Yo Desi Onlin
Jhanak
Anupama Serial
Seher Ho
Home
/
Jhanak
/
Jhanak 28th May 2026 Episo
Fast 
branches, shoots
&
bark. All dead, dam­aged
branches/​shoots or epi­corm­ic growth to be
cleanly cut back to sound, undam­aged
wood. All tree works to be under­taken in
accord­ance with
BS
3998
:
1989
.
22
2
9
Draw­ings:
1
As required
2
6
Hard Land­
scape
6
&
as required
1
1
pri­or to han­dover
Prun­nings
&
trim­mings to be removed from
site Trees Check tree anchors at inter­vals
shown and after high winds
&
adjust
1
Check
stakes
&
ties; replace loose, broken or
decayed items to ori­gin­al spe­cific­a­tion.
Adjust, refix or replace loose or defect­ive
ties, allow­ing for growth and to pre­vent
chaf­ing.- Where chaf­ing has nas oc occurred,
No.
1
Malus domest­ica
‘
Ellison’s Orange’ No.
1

+++++

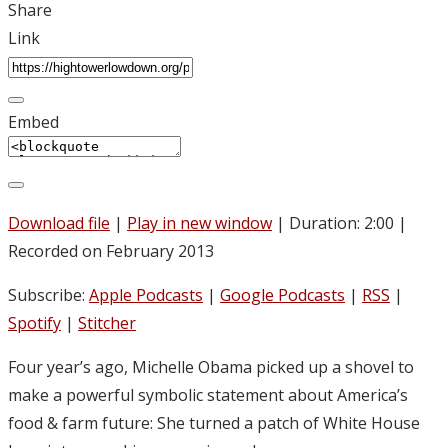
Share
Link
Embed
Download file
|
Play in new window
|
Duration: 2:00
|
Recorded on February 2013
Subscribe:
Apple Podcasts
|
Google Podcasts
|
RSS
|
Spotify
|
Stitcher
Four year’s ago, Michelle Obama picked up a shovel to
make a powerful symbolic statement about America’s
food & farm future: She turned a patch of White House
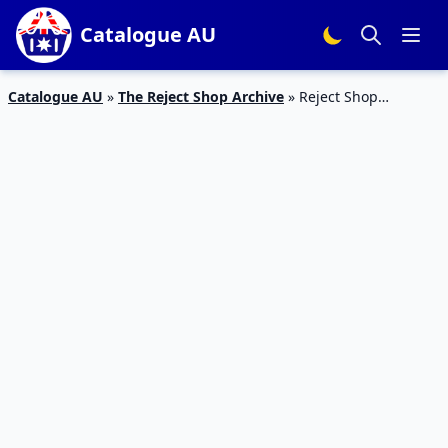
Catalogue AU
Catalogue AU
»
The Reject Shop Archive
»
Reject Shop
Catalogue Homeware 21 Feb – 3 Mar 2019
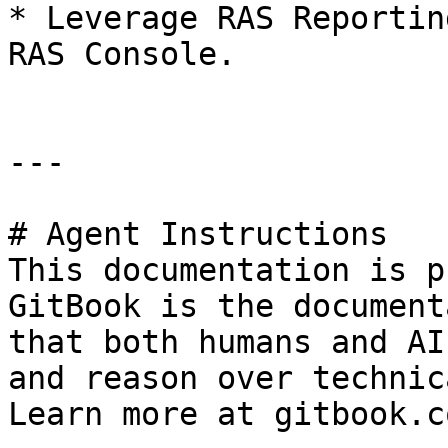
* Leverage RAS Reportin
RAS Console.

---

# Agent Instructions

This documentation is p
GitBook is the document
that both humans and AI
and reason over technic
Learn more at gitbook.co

+++++

Activity:
In the listing above, start at the line with "GitBook is the document", go on through the line with "Learn more at gitbook.co", and copy each of those lines exactly; leave out all the rest.

Response to the task:
GitBook is the document
that both humans and AI
and reason over technic
Learn more at gitbook.co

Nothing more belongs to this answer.